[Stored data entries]
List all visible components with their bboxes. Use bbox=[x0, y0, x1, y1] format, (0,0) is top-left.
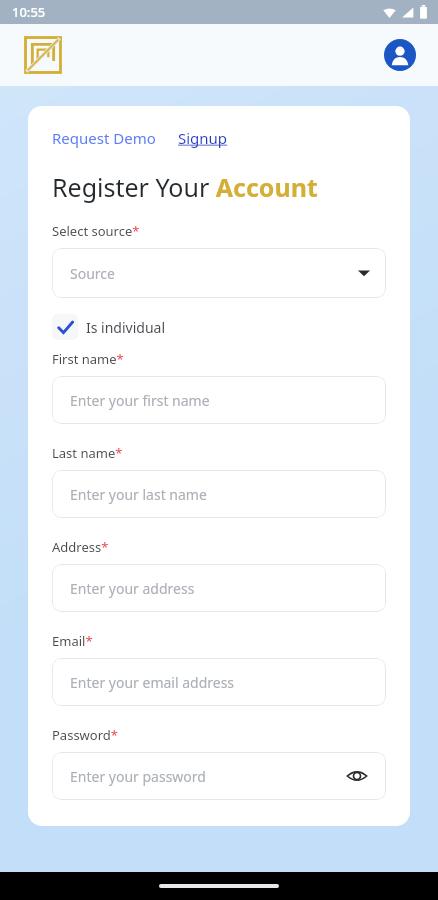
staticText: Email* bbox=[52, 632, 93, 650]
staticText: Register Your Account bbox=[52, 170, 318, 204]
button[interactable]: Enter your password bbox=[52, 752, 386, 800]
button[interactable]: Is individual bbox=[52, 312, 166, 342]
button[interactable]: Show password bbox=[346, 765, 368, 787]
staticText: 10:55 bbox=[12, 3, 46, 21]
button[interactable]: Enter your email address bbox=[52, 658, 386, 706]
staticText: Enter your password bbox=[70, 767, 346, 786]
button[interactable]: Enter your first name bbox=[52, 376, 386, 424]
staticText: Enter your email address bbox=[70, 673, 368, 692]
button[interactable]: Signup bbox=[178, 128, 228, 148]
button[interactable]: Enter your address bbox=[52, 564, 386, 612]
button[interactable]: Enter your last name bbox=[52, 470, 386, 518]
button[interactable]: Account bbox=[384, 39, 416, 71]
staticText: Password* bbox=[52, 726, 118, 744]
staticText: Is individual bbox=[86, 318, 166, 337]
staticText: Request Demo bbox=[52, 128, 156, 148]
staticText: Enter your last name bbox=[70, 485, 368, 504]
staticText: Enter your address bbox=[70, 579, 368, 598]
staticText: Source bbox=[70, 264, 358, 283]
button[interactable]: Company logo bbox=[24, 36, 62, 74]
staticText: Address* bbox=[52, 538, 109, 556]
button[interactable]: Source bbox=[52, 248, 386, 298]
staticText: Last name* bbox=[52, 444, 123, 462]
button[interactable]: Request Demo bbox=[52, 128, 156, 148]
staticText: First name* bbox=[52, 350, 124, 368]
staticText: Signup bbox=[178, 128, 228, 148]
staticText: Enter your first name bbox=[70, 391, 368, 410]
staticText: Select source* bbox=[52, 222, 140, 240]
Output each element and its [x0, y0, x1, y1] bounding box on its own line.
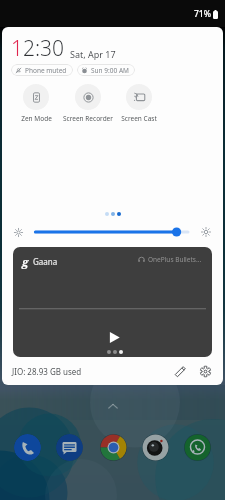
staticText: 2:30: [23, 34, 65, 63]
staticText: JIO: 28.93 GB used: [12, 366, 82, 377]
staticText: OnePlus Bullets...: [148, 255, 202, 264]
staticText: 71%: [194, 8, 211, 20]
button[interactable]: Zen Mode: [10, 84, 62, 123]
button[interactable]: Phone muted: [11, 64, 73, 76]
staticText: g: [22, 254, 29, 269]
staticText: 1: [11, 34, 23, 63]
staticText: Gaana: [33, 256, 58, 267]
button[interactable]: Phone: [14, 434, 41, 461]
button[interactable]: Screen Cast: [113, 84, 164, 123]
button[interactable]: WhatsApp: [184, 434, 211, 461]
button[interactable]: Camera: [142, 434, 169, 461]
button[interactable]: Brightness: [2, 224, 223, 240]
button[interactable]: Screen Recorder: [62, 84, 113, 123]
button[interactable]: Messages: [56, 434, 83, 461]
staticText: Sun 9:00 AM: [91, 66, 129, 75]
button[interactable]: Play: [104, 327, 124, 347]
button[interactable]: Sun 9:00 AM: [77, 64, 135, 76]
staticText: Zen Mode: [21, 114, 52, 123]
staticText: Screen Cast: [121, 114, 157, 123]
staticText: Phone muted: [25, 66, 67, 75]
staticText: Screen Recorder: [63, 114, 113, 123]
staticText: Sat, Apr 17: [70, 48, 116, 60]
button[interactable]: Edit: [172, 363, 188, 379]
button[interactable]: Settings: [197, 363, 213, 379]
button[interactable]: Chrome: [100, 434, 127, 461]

**Work order:** Look through the records for the word "Account". Every line that has it should be copied.

**Answer:**
staticText: Register Your Account bbox=[52, 170, 318, 204]
button[interactable]: Account bbox=[384, 39, 416, 71]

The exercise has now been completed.